ガソリンエンジンも、燃料を直接シリンダー内(筒内)へ噴射し、空気との混合気にするディーゼルと同じ方式が導入されて以来、ディーゼルと同様の粒子状物質(PM)を排出するようになった。欧州では、ディーゼル車と同様の排出ガス後処理装置としてパティキュレート・フィルターの装備が行われている。ところが日本では規制されていない。
ガソリンや軽油を燃やして走るエンジン車は、HVを含め、もはや役目を終えつつある。そして大気汚染と温暖化という二つの環境問題を同時に解決するEVへ移行することが求められている。つなぎとして、日常的な短距離であればモーター走行が可能なPHEVも認められているが、それも時間の問題だ。

次に、FCVについて。燃料となる水素ガスは、70MPa(約700気圧)の高圧で車載タンクに充填される。高圧にするため、水素を冷却しながら圧縮しなければならず、多くの電力を必要とする。また、水素ステーションの敷地は500平方メートル(約150坪)が最低でも必要だ。しかし、水素ステーションは安全上、ビルを上に建てることができないため、土地の有効利用として採算が合わない。つまり水素ステーションの整備は、容易でない。

SDGs視点でみた自動車
軍配はやっぱりEV車

EVなら、駐車場に充電器あるいはコンセントを設置するだけで充電できる。
FCVが普及しない理由がそこにある。天然ガス車は、配送トラックやバスなどで利用されているが、乗用車では現在は販売されていない。エンジンで燃やした際にガソリンや軽油ほどの力を出せないうえ、天然ガス供給スタンドがなくなったためだ。

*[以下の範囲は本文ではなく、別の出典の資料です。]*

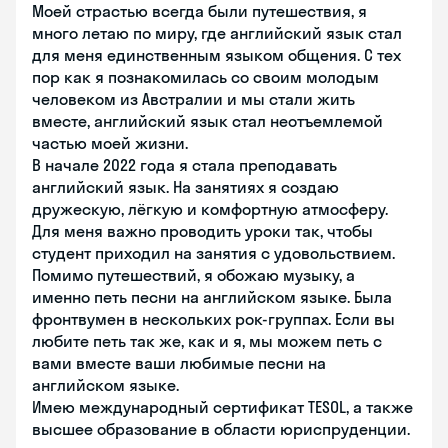
Моей страстью всегда были путешествия, я
много летаю по миру, где английский язык стал
для меня единственным языком общения. С тех
пор как я познакомилась со своим молодым
человеком из Австралии и мы стали жить
вместе, английский язык стал неотъемлемой
частью моей жизни.
В начале 2022 года я стала преподавать
английский язык. На занятиях я создаю
дружескую, лёгкую и комфортную атмосферу.
Для меня важно проводить уроки так, чтобы
студент приходил на занятия с удовольствием.
Помимо путешествий, я обожаю музыку, а
именно петь песни на английском языке. Была
фронтвумен в нескольких рок-группах. Если вы
любите петь так же, как и я, мы можем петь с
вами вместе ваши любимые песни на
английском языке.
Имею международный сертификат TESOL, а также
высшее образование в области юриспруденции.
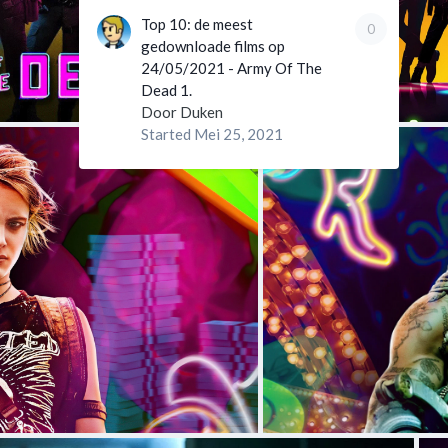
Top 10: de meest
0
gedownloade films op
24/05/2021 - Army Of The
Dead 1.
Door
Duken
Started
Mei 25, 2021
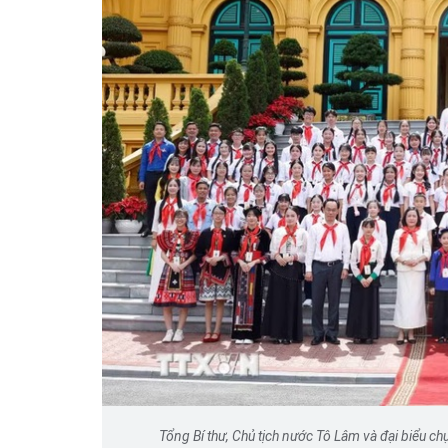
Tổng Bí thư, Chủ tịch nước Tô Lâm và đại biểu ch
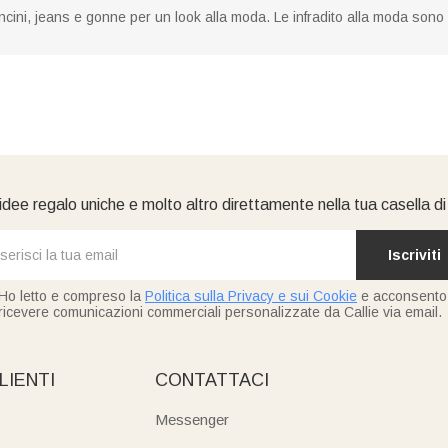
ini, jeans e gonne per un look alla moda. Le infradito alla moda sono a
idee regalo uniche e molto altro direttamente nella tua casella d
Iscriviti
Ho letto e compreso la
Politica sulla Privacy e sui Cookie
e acconsento
ricevere comunicazioni commerciali personalizzate da Callie via email.
LIENTI
CONTATTACI
Messenger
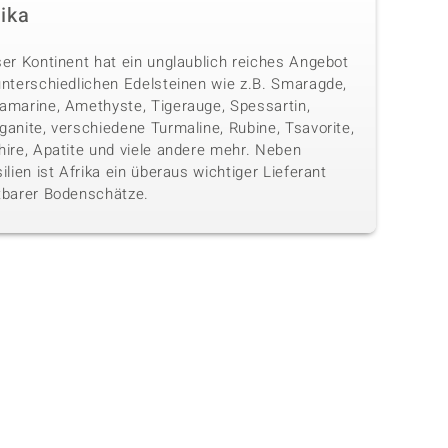
rika
ser Kontinent hat ein unglaublich reiches Angebot
unterschiedlichen Edelsteinen wie z.B. Smaragde,
amarine, Amethyste, Tigerauge, Spessartin,
anite, verschiedene Turmaline, Rubine, Tsavorite,
hire, Apatite und viele andere mehr. Neben
ilien ist Afrika ein überaus wichtiger Lieferant
tbarer Bodenschätze.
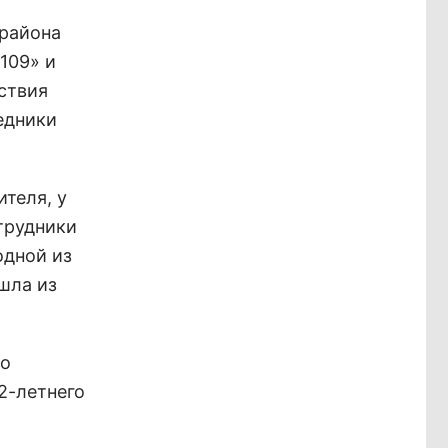
 района
109» и
ствия
едники
теля, у
трудники
одной из
шла из
по
2-летнего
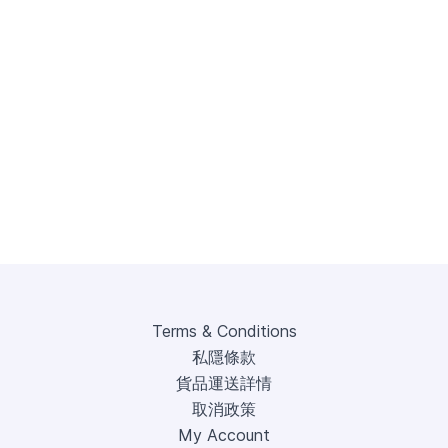
Terms & Conditions
私隱條款
貨品運送詳情
取消政策
My Account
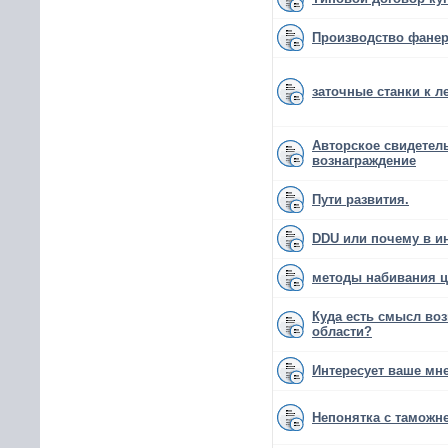
Производство фане
заточные станки к 
Авторское свидетел
вознаграждение
Пути развития.
DDU или почему в и
методы набивания 
Куда есть смысл воз
области?
Интересует ваше мн
Непонятка с таможн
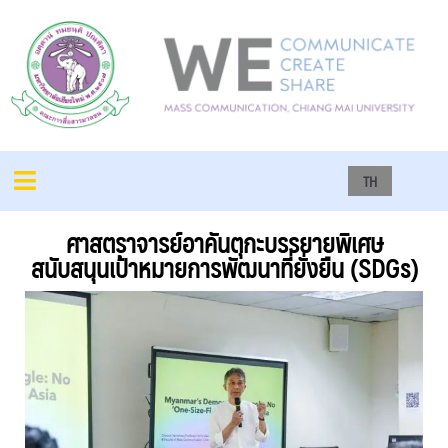
TH
ศาสตราจารย์อาคันตุกะบรรยายพิเศษ
สนับสนุนเป้าหมายการพัฒนาที่ยั่งยืน (SDGs)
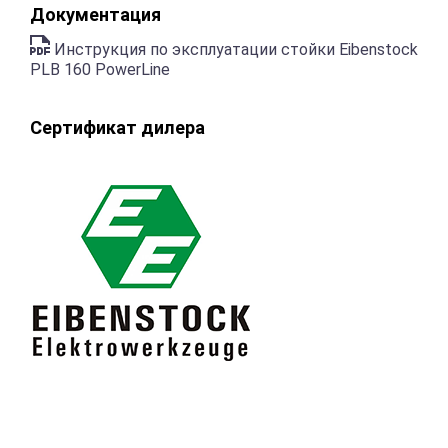
Документация
Инструкция по эксплуатации стойки Eibenstock
PLB 160 PowerLine
Сертификат дилера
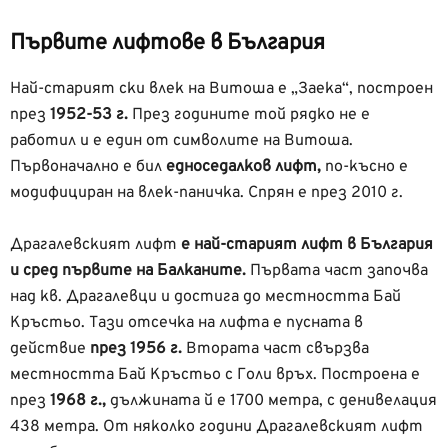
Първите лифтове в България
Най-старият ски влек на Витоша е „Заека“, построен
през
1952-53 г.
През годините той рядко не е
работил и е един от символите на Витоша.
Първоначално е бил
едноседалков лифт,
по-късно е
модифициран на влек-паничка. Спрян е през 2010 г.
Драгалевският лифт
е най-старият лифт в България
и сред първите на Балканите.
Първата част започва
над кв. Драгалевци и достига до местността Бай
Кръстьо. Тази отсечка на лифта е пусната в
действие
през 1956 г.
Втората част свързва
местността Бай Кръстьо с Голи връх. Построена е
през
1968 г.,
дължината й е 1700 метра, с денивелация
438 метра. От няколко години Драгалевският лифт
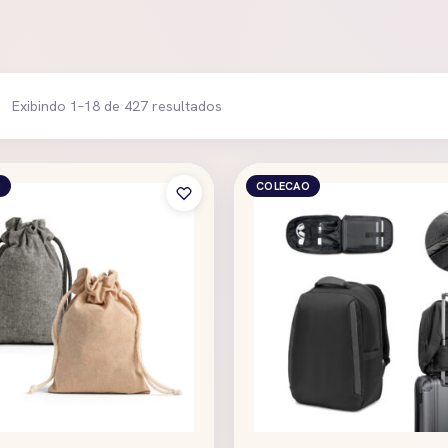
Exibindo 1–18 de 427 resultados
O
COLECAO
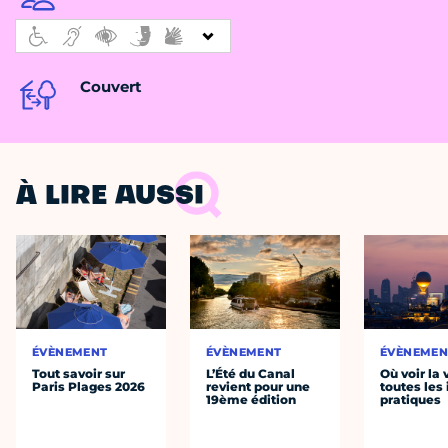
Couvert
À LIRE AUSSI
ÉVÈNEMENT
ÉVÈNEMENT
ÉVÈNEMEN
Tout savoir sur
L’Été du Canal
Où voir la 
Paris Plages 2026
revient pour une
toutes les 
19ème édition
pratiques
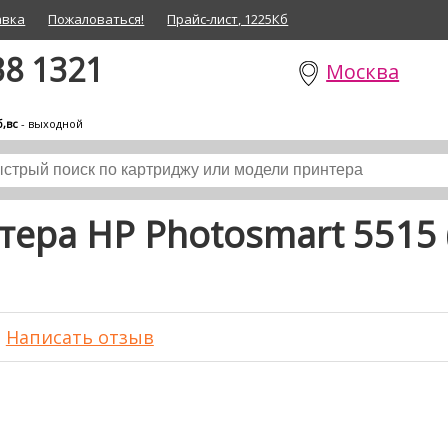
авка
Пожаловаться!
Прайс-лист, 1225Кб
38 1321
Москва
б,вс
- выходной
ера HP Photosmart 5515 
Написать отзыв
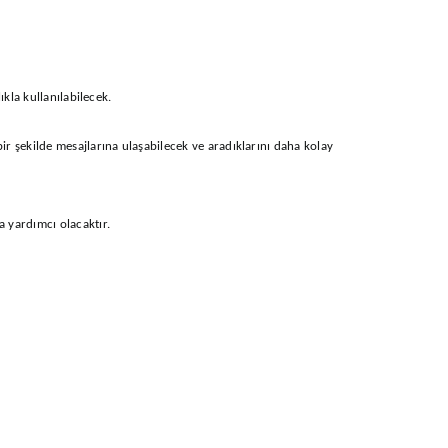
kla kullanılabilecek.
ir şekilde mesajlarına ulaşabilecek ve aradıklarını daha kolay
a yardımcı olacaktır.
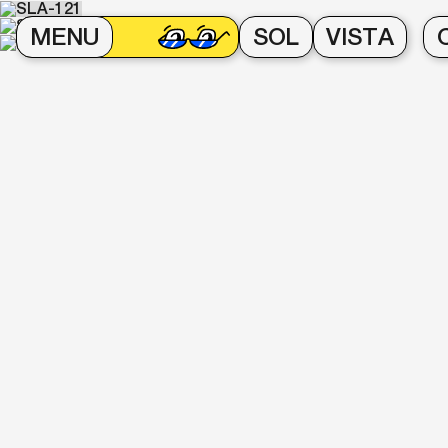
MENU
SOL
VISTA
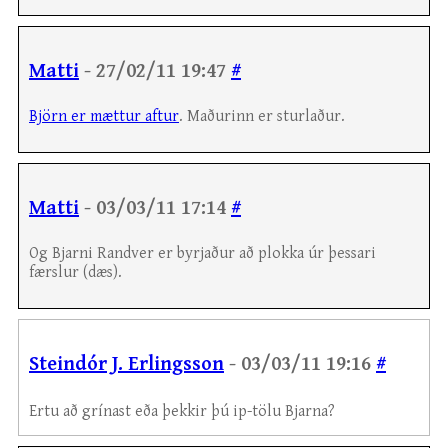
Matti
- 27/02/11 19:47
#
Björn er mættur aftur
. Maðurinn er sturlaður.
Matti
- 03/03/11 17:14
#
Og Bjarni Randver er byrjaður að plokka úr þessari
færslur (dæs).
Steindór J. Erlingsson
- 03/03/11 19:16
#
Ertu að grínast eða þekkir þú ip-tölu Bjarna?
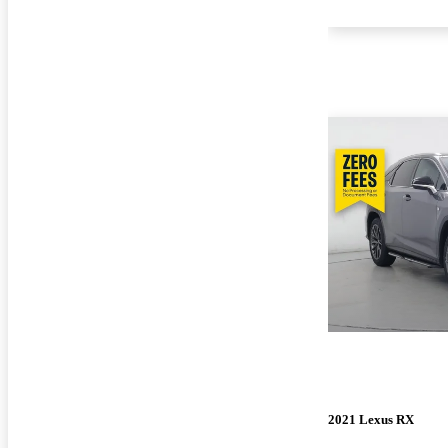
2021 Lexus RX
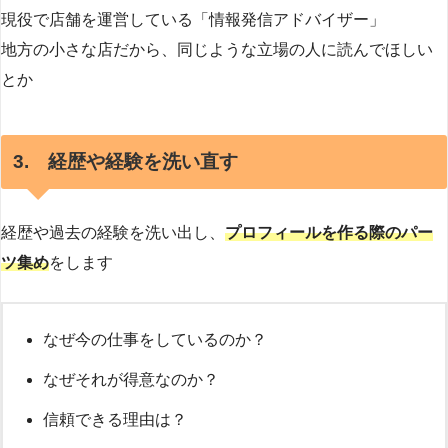
現役で店舗を運営している「情報発信アドバイザー」
地方の小さな店だから、同じような立場の人に読んでほしい
とか
3. 経歴や経験を洗い直す
経歴や過去の経験を洗い出し、
プロフィールを作る際のパー
ツ集め
をします
なぜ今の仕事をしているのか？
なぜそれが得意なのか？
信頼できる理由は？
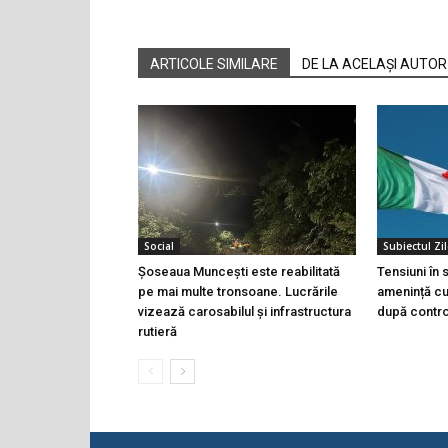
ARTICOLE SIMILARE
DE LA ACELAȘI AUTOR
Social
Subiectul Zil
Șoseaua Muncești este reabilitată
Tensiuni în
pe mai multe tronsoane. Lucrările
amenință cu 
vizează carosabilul și infrastructura
după controa
rutieră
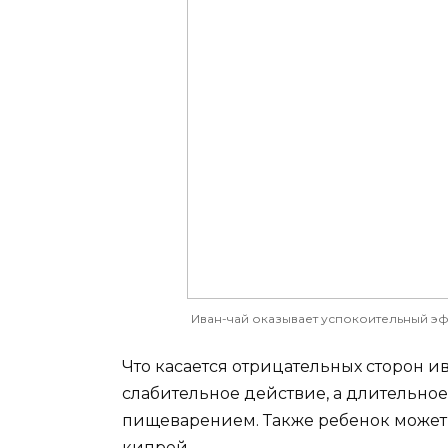
Иван-чай оказывает успокоительный эф
Что касается отрицательных сторон ив
слабительное действие, а длительно
пищеварением. Также ребенок может 
кипрей.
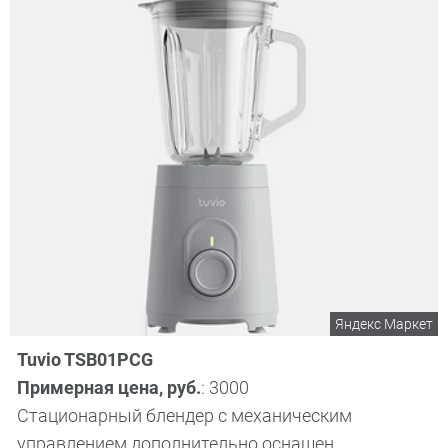
Яндекс Маркет
Tuvio TSB01PCG
Примерная цена, руб.
: 3000
Стационарный блендер с механическим
управлением дополнительно оснащен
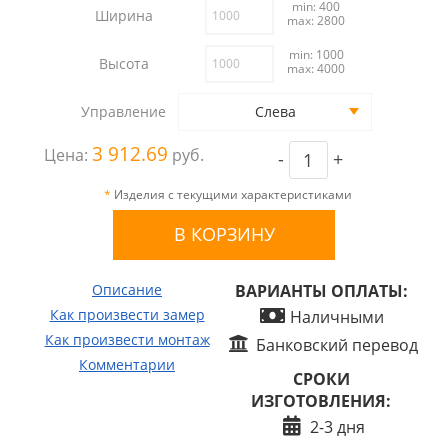
min: 400
Ширина
max: 2800
min: 1000
Высота
max: 4000
Управление
Слева
3 912.69
Цена:
руб.
-
+
*
Изделия с текущими характеристиками
Описание
ВАРИАНТЫ ОПЛАТЫ:
Как произвести замер
Наличными
Как произвести монтаж
Банковский перевод
Комментарии
СРОКИ
ИЗГОТОВЛЕНИЯ:
2-3 дня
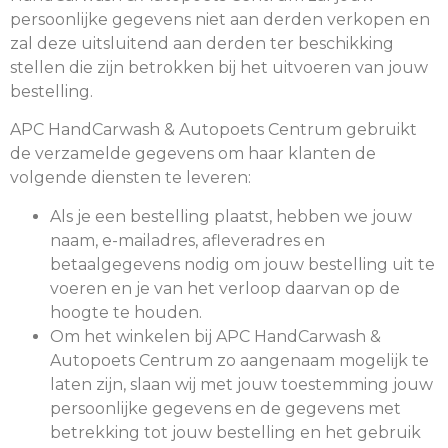
persoonlijke gegevens niet aan derden verkopen en
zal deze uitsluitend aan derden ter beschikking
stellen die zijn betrokken bij het uitvoeren van jouw
bestelling.
APC HandCarwash & Autopoets Centrum gebruikt
de verzamelde gegevens om haar klanten de
volgende diensten te leveren:
Als je een bestelling plaatst, hebben we jouw
naam, e-mailadres, afleveradres en
betaalgegevens nodig om jouw bestelling uit te
voeren en je van het verloop daarvan op de
hoogte te houden.
Om het winkelen bij APC HandCarwash &
Autopoets Centrum zo aangenaam mogelijk te
laten zijn, slaan wij met jouw toestemming jouw
persoonlijke gegevens en de gegevens met
betrekking tot jouw bestelling en het gebruik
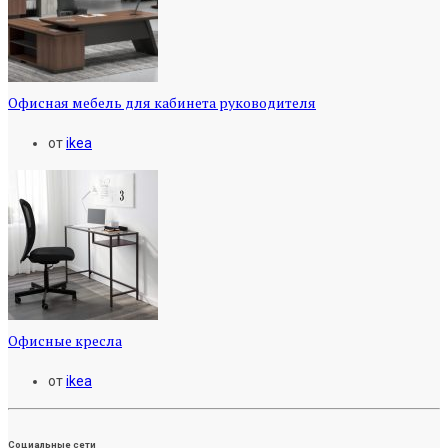
Офисная мебель для кабинета руководителя
от
ikea
Офисные кресла
от
ikea
Социальные сети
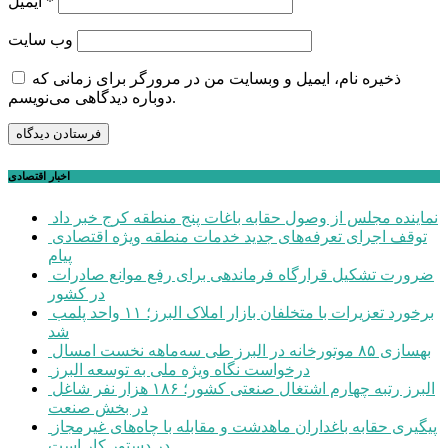
*
ایمیل
وب‌ سایت
ذخیره نام، ایمیل و وبسایت من در مرورگر برای زمانی که
دوباره دیدگاهی می‌نویسم.
اخبار اقتصادی
نماینده مجلس از وصول حقابه باغات پنج منطقه کرج خبر داد
توقف اجرای تعرفه‌های جدید خدمات منطقه ویژه اقتصادی
پیام
ضرورت تشکیل قرارگاه فرماندهی برای رفع موانع صادرات
در کشور
برخورد تعزیرات با متخلفان بازار املاک البرز؛ ۱۱ واحد پلمب
شد
بهسازی ۸۵ موتورخانه در البرز طی سه‌ماهه نخست امسال
درخواست نگاه ویژه ملی به توسعه البرز
البرز رتبه چهارم اشتغال صنعتی کشور؛ ۱۸۶ هزار نفر شاغل
در بخش صنعت
پیگیری حقابه باغداران ماهدشت و مقابله با چاه‌های غیرمجاز
در دستور کار است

最後に、EVで使う電力について。火力発電に依存するうちはCO2排出が生じるとの声がある。その通りだ。しかし、EVが普及するこの先10~20年後には、世界の電源構成が再生可能エネルギーや原子力発電へ移行していく道筋が計画されている。欧米を含め、火力発電に依存する中国や東南アジアでも、次世代の新しい原子力発電導入の道が探られている。一方、日本は東日本大震災以後、原子力発電について議論する余地さえなく、ここでも世界から遅れをとろうとしている。

クルマは、市販されたあと10年前後は市場を走り続ける商品であり、国が進める将来の電源構成を含めた視点で、EV普及の意味が語られるべきだ。また、EVは、移動可能な蓄電装置でもある。スマートグリッドの一部として活用すれば、電力消費の平準化や、発電所の削減など、電力の運用や管理にも関われる潜在性を持つ。つまりクルマが単なる移動手段だけでなく、社会の資本となる電力の運用管理の一部となり、将来のエネルギー需給を安定化させることに役立つのである。そこはFCVでは不可能だ。

SDGsという視点で、総合的な持続可能性を探るには、EVしか答えはないといっていい。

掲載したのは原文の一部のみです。